Когда он поднял мою руку и принялся осторожно стягивать с нее перчатку, я испугалась.
— Не надо, — прошептала я, но он остановил меня, прижав палец к моим губам. Кожа у перчаток была такой же мягкой, как его губы.
Он посмотрел на мою голую руку, и по его лицу я поняла, что вовсе не кажусь ему гадкой. Он с трепетом смотрел на мои шрамы, и впервые я почувствовала то, что годы спустя будет чувствовать и демонстрировать мне всякий раз Эффи, снимая с меня перчатки, — невероятную силу и стойкость.
А тогда Эмори склонил голову и коснулся губами заживших ран. Снег падал на его рукав и таял на моей руке под теплом его губ.
Любая молодая женщина на моем месте ответила бы согласием.
Какое-то время мы действительно были влюблены друг в друга. Я все еще чувствовала себя неуютно, появляясь без перчаток днем, но ночами в первые годы нашего брака Эмори ласкал мои руки с той же нежностью, с какой после стал ласкать наших детей.
С самого начала было ясно, что Эмори не очень сложный человек. Он любил свое дело, гордился своей семьей и стремился поступать так, как ему хотелось. До рождения Эффи он ни разу не сталкивался с трудностями и ни за что не боролся. Он был единственным ребенком богатых родителей, которые его обожали. Некоторым людям просто достается хорошая жизнь — и Эмори был одним из таких людей. Мне повезло стать его женой, войти в эту простую и приятную жизнь. Так я говорила себе — по крайней мере, в самом начале.
Сложнее всего было оставить мать и брата Жоржа, которому тогда только исполнилось одиннадцать. У меня не было ни одной достойной причины уехать от них, кроме влюбленности. Многие бы сказали, что этого вполне довольно.
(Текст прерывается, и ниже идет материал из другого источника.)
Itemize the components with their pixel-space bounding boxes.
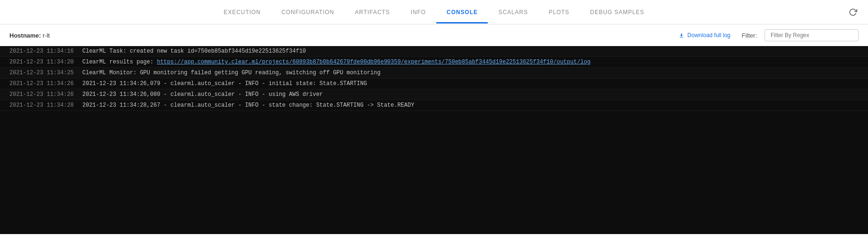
- download-icon: [678, 32, 685, 39]
- log-link[interactable]: https://app.community.clear.ml/projects/…: [157, 59, 590, 65]
- toolbar-right: Download full log Filter:: [675, 29, 859, 41]
- log-timestamp: 2021-12-23 11:34:26: [9, 91, 82, 98]
- hostname-display: Hostname: r-lt: [9, 32, 50, 39]
- log-row: 2021-12-23 11:34:25ClearML Monitor: GPU …: [0, 68, 868, 78]
- top-navigation: EXECUTIONCONFIGURATIONARTIFACTSINFOCONSO…: [0, 0, 868, 24]
- log-row: 2021-12-23 11:34:20ClearML results page:…: [0, 57, 868, 68]
- refresh-icon: [849, 8, 857, 16]
- filter-label: Filter:: [742, 32, 757, 39]
- nav-tab-artifacts[interactable]: ARTIFACTS: [344, 1, 400, 23]
- hostname-key: Hostname:: [9, 32, 43, 39]
- nav-tab-info[interactable]: INFO: [400, 1, 437, 23]
- log-message: 2021-12-23 11:34:26,079 - clearml.auto_s…: [82, 80, 367, 87]
- nav-tab-plots[interactable]: PLOTS: [538, 1, 580, 23]
- log-row: 2021-12-23 11:34:16ClearML Task: created…: [0, 46, 868, 57]
- log-message: 2021-12-23 11:34:28,267 - clearml.auto_s…: [82, 102, 414, 109]
- log-timestamp: 2021-12-23 11:34:16: [9, 48, 82, 55]
- hostname-value: r-lt: [43, 32, 50, 39]
- toolbar: Hostname: r-lt Download full log Filter:: [0, 24, 868, 46]
- nav-tab-configuration[interactable]: CONFIGURATION: [271, 1, 344, 23]
- nav-tab-console[interactable]: CONSOLE: [436, 1, 488, 23]
- log-timestamp: 2021-12-23 11:34:26: [9, 80, 82, 87]
- log-message: ClearML Monitor: GPU monitoring failed g…: [82, 70, 381, 76]
- nav-tab-scalars[interactable]: SCALARS: [488, 1, 538, 23]
- nav-tab-debug-samples[interactable]: DEBUG SAMPLES: [580, 1, 654, 23]
- download-full-log-button[interactable]: Download full log: [675, 30, 734, 40]
- refresh-button[interactable]: [845, 5, 860, 20]
- filter-regex-input[interactable]: [764, 29, 859, 41]
- log-timestamp: 2021-12-23 11:34:20: [9, 59, 82, 65]
- log-timestamp: 2021-12-23 11:34:28: [9, 102, 82, 109]
- log-row: 2021-12-23 11:34:262021-12-23 11:34:26,0…: [0, 89, 868, 100]
- log-message: ClearML results page: https://app.commun…: [82, 59, 590, 65]
- nav-tabs: EXECUTIONCONFIGURATIONARTIFACTSINFOCONSO…: [213, 1, 654, 23]
- log-message: 2021-12-23 11:34:26,080 - clearml.auto_s…: [82, 91, 323, 98]
- log-row: 2021-12-23 11:34:282021-12-23 11:34:28,2…: [0, 100, 868, 111]
- log-message: ClearML Task: created new task id=750eb8…: [82, 48, 306, 55]
- download-label: Download full log: [687, 32, 730, 39]
- log-row: 2021-12-23 11:34:262021-12-23 11:34:26,0…: [0, 78, 868, 89]
- log-timestamp: 2021-12-23 11:34:25: [9, 70, 82, 76]
- console-output: 2021-12-23 11:34:16ClearML Task: created…: [0, 46, 868, 234]
- nav-tab-execution[interactable]: EXECUTION: [213, 1, 271, 23]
Моя жизнь до Эмори тоже была весьма благополучна. Я выросла в обеспеченной семье, без отца — поскольку я никогда его не встречала, это меня не печалило, — с матерью, которая большую часть дня рисовала, и дедом, который боготворил меня. Он уводил меня с уроков и, посадив на плечи, гулял по улицам Парижа, с гордостью демонстрируя все архитектурные новинки, как будто сам их создал. По субботам он водил меня на уроки балета. Он ждал меня внизу в черном сюртуке, из-под которого выглядывали белоснежные, как мятные подушечки, манжеты. Когда я сбегала по лестнице, он присвистывал и говорил, что я выгляжу как картинка. Вся моя жизнь была подчинена стремлению доставить ему удовольствие. Это главный недостаток мира, в котором тебя боготворят. Приходится делать все, чтобы это не прекратилось.
Я жаждала похвал и научилась танцевать — ради деда. Я любила соревноваться и побеждать, а без этого нельзя стать хорошей балериной.
Мне исполнилось десять, когда дед внезапно скончался, сгорел за один день от лихорадки. Я кричала и молотила маленькими кулачками, отказываясь верить, что мой крепкий и бодрый дед мертв, пока мама не отвела меня в его спальню и я не увидела посеревшее безжизненное лицо. Я плакала много дней. Мама забросила кисти и холсты и сидела со мной, пока я рыдала. Никогда больше я не проводила с ней столько времени.
После этого я стала учиться танцам еще усерднее, в память о деде. А еще потому, что уже не могла жить без внимания публики.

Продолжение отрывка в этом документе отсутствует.